Input for this task: Begin

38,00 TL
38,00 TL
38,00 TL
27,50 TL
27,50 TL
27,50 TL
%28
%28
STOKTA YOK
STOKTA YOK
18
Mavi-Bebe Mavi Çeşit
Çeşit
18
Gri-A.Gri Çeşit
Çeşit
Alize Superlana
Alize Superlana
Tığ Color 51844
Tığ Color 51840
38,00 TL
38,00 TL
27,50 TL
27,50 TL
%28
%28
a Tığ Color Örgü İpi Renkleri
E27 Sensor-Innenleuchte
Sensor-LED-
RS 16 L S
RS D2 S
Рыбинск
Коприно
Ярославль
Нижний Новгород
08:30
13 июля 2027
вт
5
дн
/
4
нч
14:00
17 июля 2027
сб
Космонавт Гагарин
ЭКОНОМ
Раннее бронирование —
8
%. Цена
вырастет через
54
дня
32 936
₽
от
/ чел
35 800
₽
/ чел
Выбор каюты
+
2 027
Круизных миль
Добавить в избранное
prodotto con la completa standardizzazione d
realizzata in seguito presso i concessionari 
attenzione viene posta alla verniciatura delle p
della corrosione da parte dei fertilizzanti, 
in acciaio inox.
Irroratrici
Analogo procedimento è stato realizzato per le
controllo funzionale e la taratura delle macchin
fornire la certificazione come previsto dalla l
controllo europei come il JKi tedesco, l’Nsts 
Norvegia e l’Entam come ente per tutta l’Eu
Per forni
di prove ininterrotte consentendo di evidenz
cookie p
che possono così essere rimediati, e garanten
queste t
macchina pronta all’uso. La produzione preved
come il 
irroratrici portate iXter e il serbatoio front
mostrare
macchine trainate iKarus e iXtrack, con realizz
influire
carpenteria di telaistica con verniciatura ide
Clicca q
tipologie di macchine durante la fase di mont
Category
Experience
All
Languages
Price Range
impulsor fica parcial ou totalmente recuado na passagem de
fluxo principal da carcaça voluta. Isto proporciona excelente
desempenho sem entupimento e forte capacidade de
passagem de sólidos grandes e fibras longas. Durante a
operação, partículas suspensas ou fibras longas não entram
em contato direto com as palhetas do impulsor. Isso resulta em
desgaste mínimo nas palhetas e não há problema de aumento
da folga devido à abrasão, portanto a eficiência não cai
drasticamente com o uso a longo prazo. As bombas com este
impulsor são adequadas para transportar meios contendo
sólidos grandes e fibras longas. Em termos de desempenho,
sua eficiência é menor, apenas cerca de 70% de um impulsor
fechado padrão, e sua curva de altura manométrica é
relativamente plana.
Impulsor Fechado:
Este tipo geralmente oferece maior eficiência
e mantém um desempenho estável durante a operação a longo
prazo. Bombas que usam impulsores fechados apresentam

Input for this task: End
Input for this task: Begin

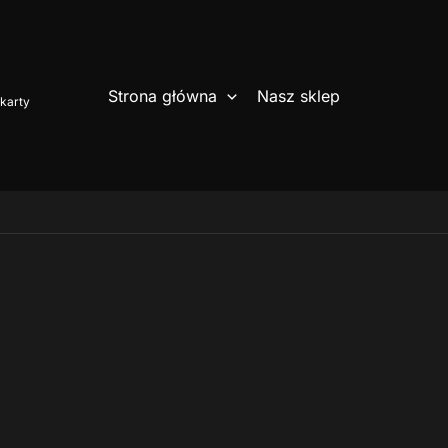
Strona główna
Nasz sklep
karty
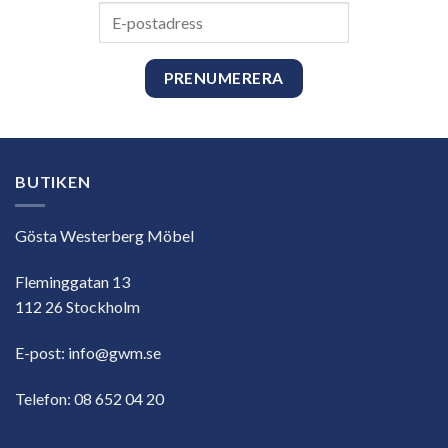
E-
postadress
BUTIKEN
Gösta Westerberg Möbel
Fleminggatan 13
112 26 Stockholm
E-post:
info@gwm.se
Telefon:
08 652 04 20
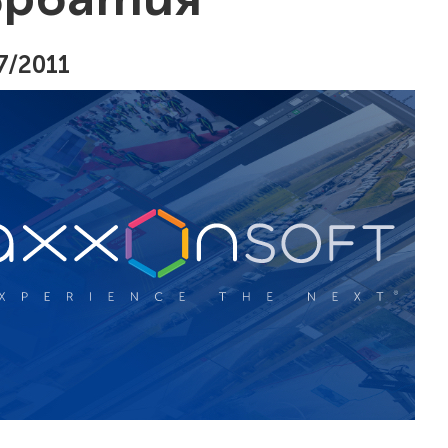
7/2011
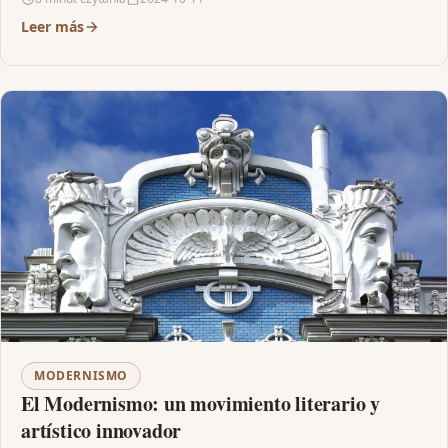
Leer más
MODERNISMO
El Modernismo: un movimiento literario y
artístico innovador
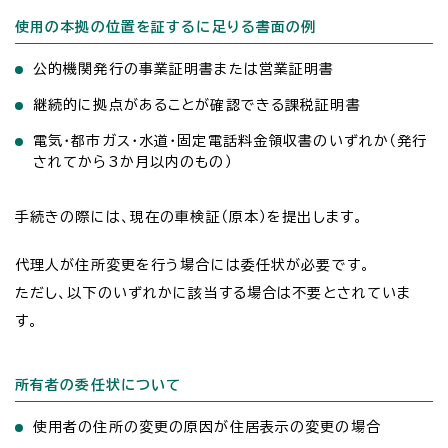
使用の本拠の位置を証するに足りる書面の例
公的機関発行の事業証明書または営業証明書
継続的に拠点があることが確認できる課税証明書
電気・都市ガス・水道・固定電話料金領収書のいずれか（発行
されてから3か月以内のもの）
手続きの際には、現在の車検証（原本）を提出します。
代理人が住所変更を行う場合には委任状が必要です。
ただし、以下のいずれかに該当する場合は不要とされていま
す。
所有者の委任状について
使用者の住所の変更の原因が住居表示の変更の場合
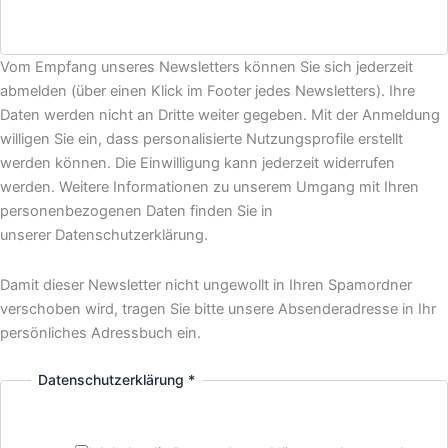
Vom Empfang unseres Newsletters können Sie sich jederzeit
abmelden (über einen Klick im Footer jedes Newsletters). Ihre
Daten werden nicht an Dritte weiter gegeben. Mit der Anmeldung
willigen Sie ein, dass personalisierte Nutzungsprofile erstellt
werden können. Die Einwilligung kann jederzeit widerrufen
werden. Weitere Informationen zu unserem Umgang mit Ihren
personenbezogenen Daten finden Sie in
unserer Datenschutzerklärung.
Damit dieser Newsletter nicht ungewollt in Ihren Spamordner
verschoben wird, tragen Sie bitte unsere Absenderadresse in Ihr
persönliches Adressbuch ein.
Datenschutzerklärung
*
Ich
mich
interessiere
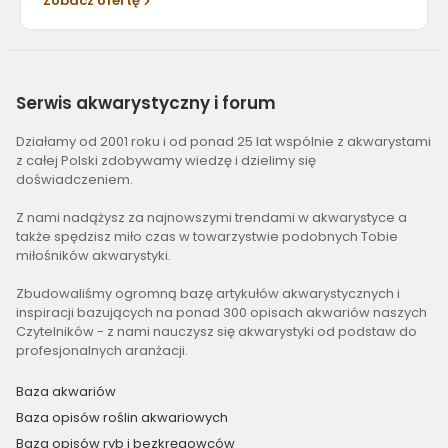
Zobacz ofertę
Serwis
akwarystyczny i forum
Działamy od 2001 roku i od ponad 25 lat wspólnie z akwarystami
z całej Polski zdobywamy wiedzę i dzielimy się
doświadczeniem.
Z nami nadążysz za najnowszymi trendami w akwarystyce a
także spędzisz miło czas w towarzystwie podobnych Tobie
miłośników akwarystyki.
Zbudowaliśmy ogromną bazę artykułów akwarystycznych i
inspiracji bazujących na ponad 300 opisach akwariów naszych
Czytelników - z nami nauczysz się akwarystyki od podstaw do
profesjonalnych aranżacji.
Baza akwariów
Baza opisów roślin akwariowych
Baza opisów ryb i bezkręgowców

Input for this task: End

Copy out every line from the data above in which the word "ponad" occurs.

### Solution to this problem
Działamy od 2001 roku i od ponad 25 lat wspólnie z akwarystami
inspiracji bazujących na ponad 300 opisach akwariów naszych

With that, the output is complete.